● Goal of the exercise
In the listing below, find the line with "Schnelle Lieferung - 2 - 3 Werk" and the line with "Zum Ende der Bildgalerie springen". Repeat those two lines and all lines between them exactly.

● Records for this exercise

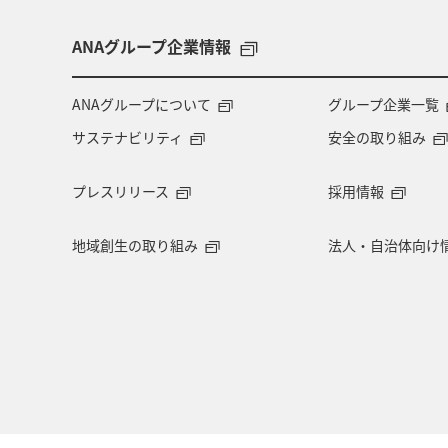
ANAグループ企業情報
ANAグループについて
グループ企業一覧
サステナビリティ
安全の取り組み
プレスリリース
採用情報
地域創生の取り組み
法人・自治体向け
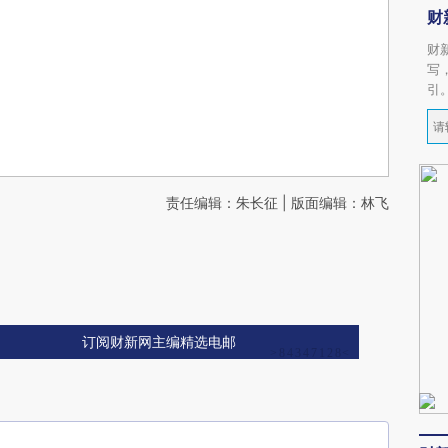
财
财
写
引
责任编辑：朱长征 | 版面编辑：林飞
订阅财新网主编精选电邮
---
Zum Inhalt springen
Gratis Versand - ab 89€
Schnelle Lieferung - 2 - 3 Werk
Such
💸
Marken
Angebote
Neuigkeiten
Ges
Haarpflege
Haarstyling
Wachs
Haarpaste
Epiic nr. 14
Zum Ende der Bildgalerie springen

● Reply
Schnelle Lieferung - 2 - 3 Werk
Such
💸
Marken
Angebote
Neuigkeiten
Ges
Haarpflege
Haarstyling
Wachs
Haarpaste
Epiic nr. 14
Zum Ende der Bildgalerie springen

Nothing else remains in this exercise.